Since 1972, the Santa Fe Chamber Music Festival has reigned as one of the leading performing arts festivals in the world. The artistic director there is pianist and composer Marc Neikrug, and he has guided the festival’s commitment to tradition, artistic excellence, and innovation over the past twenty years. For six weeks every summer, distinguished musicians and emerging young talents come to New Mexico’s capital city to perform a blend of favorite chamber works, lesser-known works, and new commissions. All of this has earned the Festival critical praise, loyal participants, and dedicated audiences.
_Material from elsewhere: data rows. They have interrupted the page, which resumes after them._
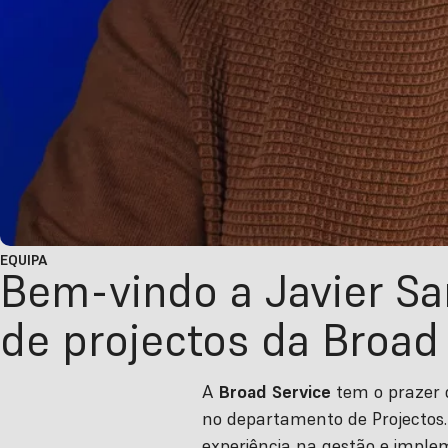
EQUIPA
Bem-vindo a Javier S
de projectos da Broad
A
Broad Service
tem o prazer 
no departamento de Projectos.
experiência na gestão e imple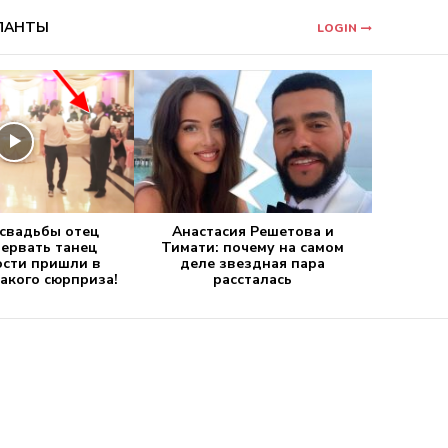
ЛАНТЫ
LOGIN
 свадьбы отец
Анастасия Решетова и
ервать танец
Тимати: почему на самом
ости пришли в
деле звездная пара
такого сюрприза!
рассталась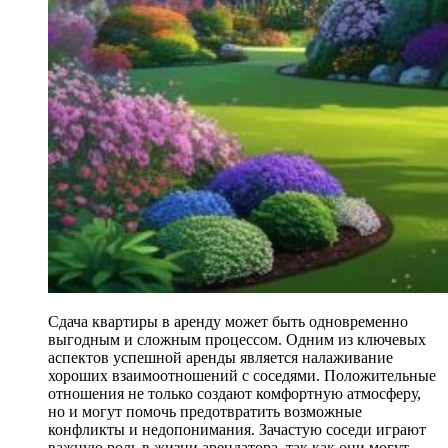
Сдача квартиры в аренду может быть одновременно
выгодным и сложным процессом. Одним из ключевых
аспектов успешной аренды является налаживание
хороших взаимоотношений с соседями. Положительные
отношения не только создают комфортную атмосферу,
но и могут помочь предотвратить возможные
конфликты и недопонимания. Зачастую соседи играют
важную роль в жизни арендатора, так как они могут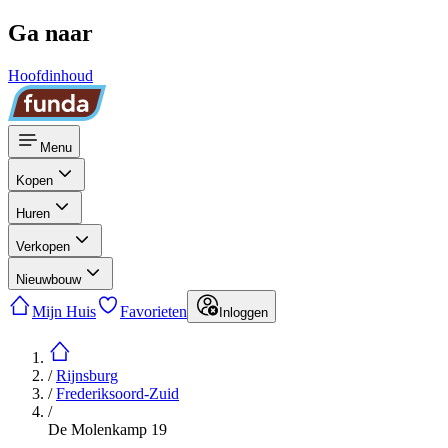
Ga naar
Hoofdinhoud
Menu
Kopen
Huren
Verkopen
Nieuwbouw
Mijn Huis
Favorieten
Inloggen
/
Rijnsburg
/
Frederiksoord-Zuid
/
De Molenkamp 19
And then there’s the location itself. Flutist Tara Helen O’Connor expressed a feeling shared by many when she said, “We feel profoundly lucky to be at the Santa Fe Chamber Music Festival, to be playing with these incredible musicians from all over the world, in this place of extreme beauty.” Add to that a local cuisine infused with green chiles, a compelling history, and a profound cultural life. No wonder National Geographic named Santa Fe, New Mexico #1 in the world for a sense of place.
The Sangre de Cristo Mountains
Santa Fe’s exceptionally gorgeous setting is one of the main reasons people love to visit. Nestled in the foothills of the Sangre de Cristo Mountains at an altitude of 7000 feet above sea level, the city boasts dozens of excellent hiking trails and many of the festival’s musicians make good use of them. Violinist and violist L. P. How did what so many others only dream of many years ago – he made this magical area of New Mexico his home.
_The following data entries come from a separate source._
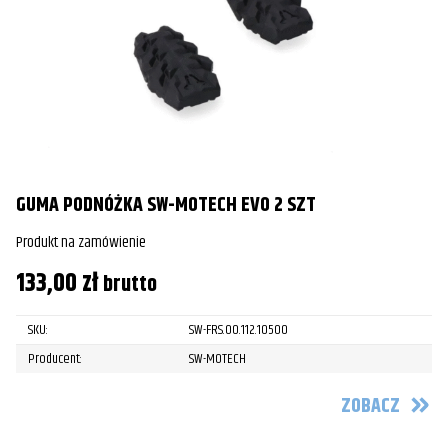
GUMA PODNÓŻKA SW-MOTECH EVO 2 SZT
Produkt na zamówienie
133,00
zł
brutto
SKU:
SW-FRS.00.112.10500
Producent:
SW-MOTECH
ZOBACZ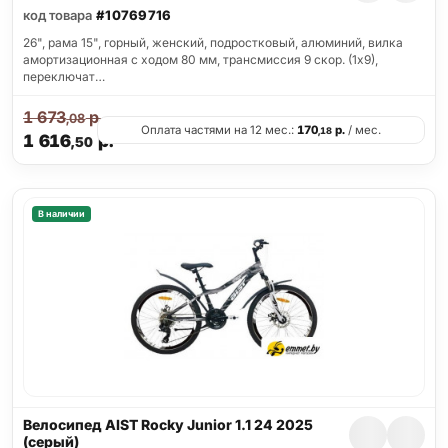
код товара
#10769716
26", рама 15", горный, женский, подростковый, алюминий, вилка
амортизационная с ходом 80 мм, трансмиссия 9 скор. (1х9),
переключат…
1 673
р.
,08
Оплата частями на 12 мес.:
170
р.
/ мес.
,18
1 616
р.
,50
В наличии
Велосипед AIST Rocky Junior 1.1 24 2025
(серый)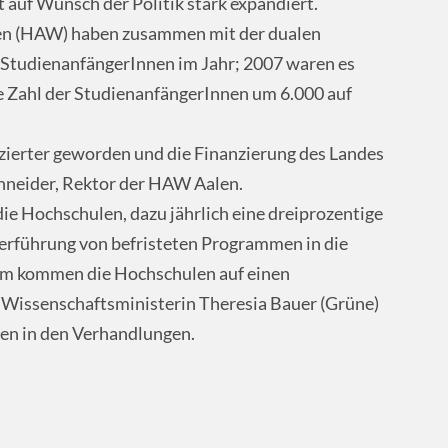
auf Wunsch der Politik stark expandiert.
en (HAW) haben zusammen mit der dualen
tudienanfängerInnen im Jahr; 2007 waren es
e Zahl der StudienanfängerInnen um 6.000 auf
nzierter geworden und die Finanzierung des Landes
chneider, Rektor der HAW Aalen.
e Hochschulen, dazu jährlich eine dreiprozentige
erführung von befristeten Programmen in die
lem kommen die Hochschulen auf einen
 Wissenschaftsministerin Theresia Bauer (Grüne)
ten in den Verhandlungen.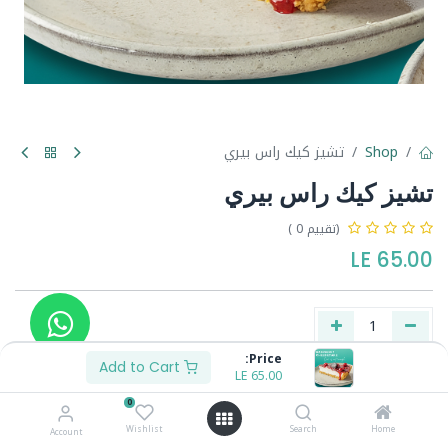
Shop
تشيز كيك راس بيري
تشيز كيك راس بيري
(تقييم 0 )
LE
65.00
Price:
Add to Cart
LE
65.00
Buy Now
Add to Cart
0
Wishlist
Search
Home
Account
Share :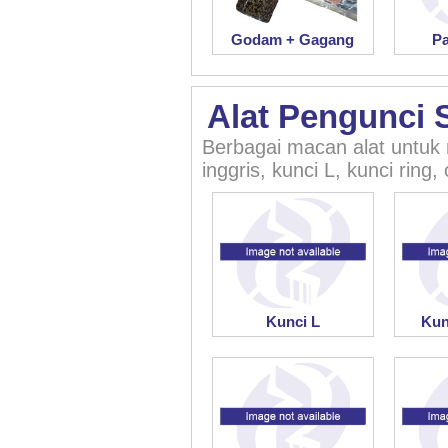
Godam + Gagang
Pa
Alat Pengunci 
Berbagai macan alat untuk 
inggris, kunci L, kunci ring,
Kunci L
Kun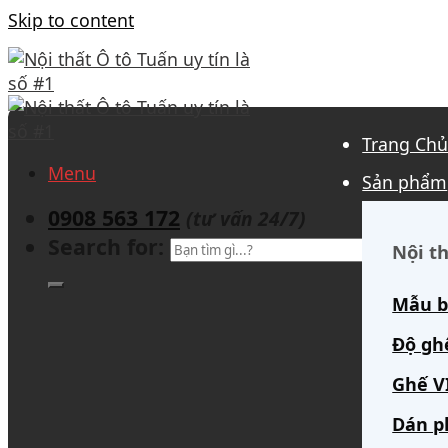
Skip to content
Trang Ch
Menu
Sản phẩm
0908 563 172
(tư vấn 24/7)
Search for:
Nội th
Mẫu b
Độ gh
Ghế V
Dán p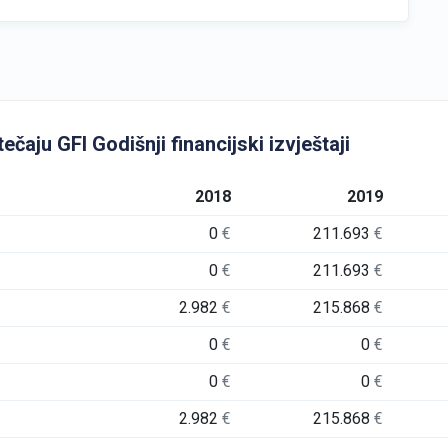
aju GFI Godišnji financijski izvještaji
2018
2019
0
€
211.693
€
0
€
211.693
€
2.982
€
215.868
€
0
€
0
€
0
€
0
€
2.982
€
215.868
€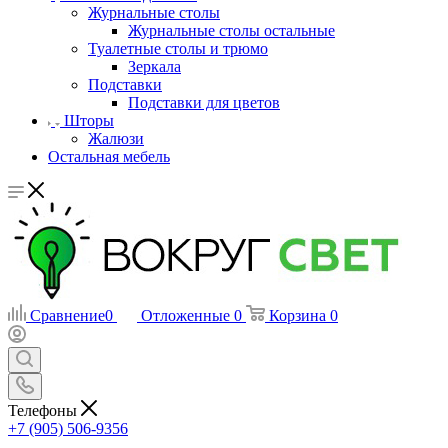
Журнальные столы
Журнальные столы остальные
Туалетные столы и трюмо
Зеркала
Подставки
Подставки для цветов
Шторы
Жалюзи
Остальная мебель
Сравнение
0
Отложенные
0
Корзина
0
Телефоны
+7 (905) 506-9356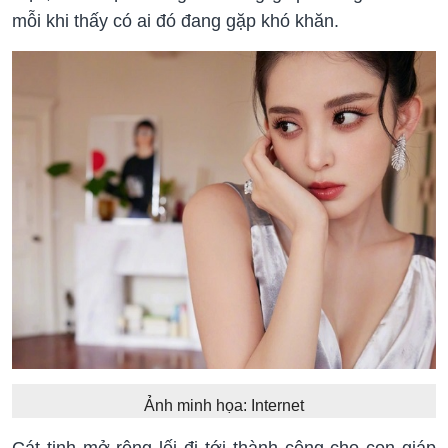
mỗi khi thấy có ai đó đang gặp khó khăn.
Ảnh minh họa: Internet
Cát tinh mở rộng lối đi tới thành công cho con giáp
L.P. How: When I first came out here from New York back in ’78 it felt like a different country. It smelled different. Things looked different. And I really didn’t fall in love with Santa Fe until I was here in the fall. The weather here in September and October is truly amazing. The lighting is unbelievable. And the sunsets! I never understood why they named the mountains Sangre De Cristo, never really knew what it meant, until one day in September I looked at the mountain and it’s blood purple! And I said, “Ah ha! There it is!”
A breathtaking landscape and the wide-open sky
From September to June, Todd Levy is the principal clarinetist of the Milwaukee Symphony. When summer comes, however, he serves as principal for the Santa Fe Opera Orchestra, and he plays a lot of chamber music, too. Todd says that during his annual road trip from Wisconsin to New Mexico, he feels a personal transformation begin as soon as he sees the mesas and colors of the southwest.
Todd Levy: And then I feel much more relaxed. The open spaces tend to make you think differently about everything you do, your normal everyday life. And when I get out here, the thing that I most look forward to is riding my motorcycle on the back roads of New Mexico which are just incredible places to see all these vistas and there’s a certain sense of freedom that you can’t get anywhere else. I really do look forward to that every year.
A similar feeling comes to pianist Inon Barnatan when he looks at the sky.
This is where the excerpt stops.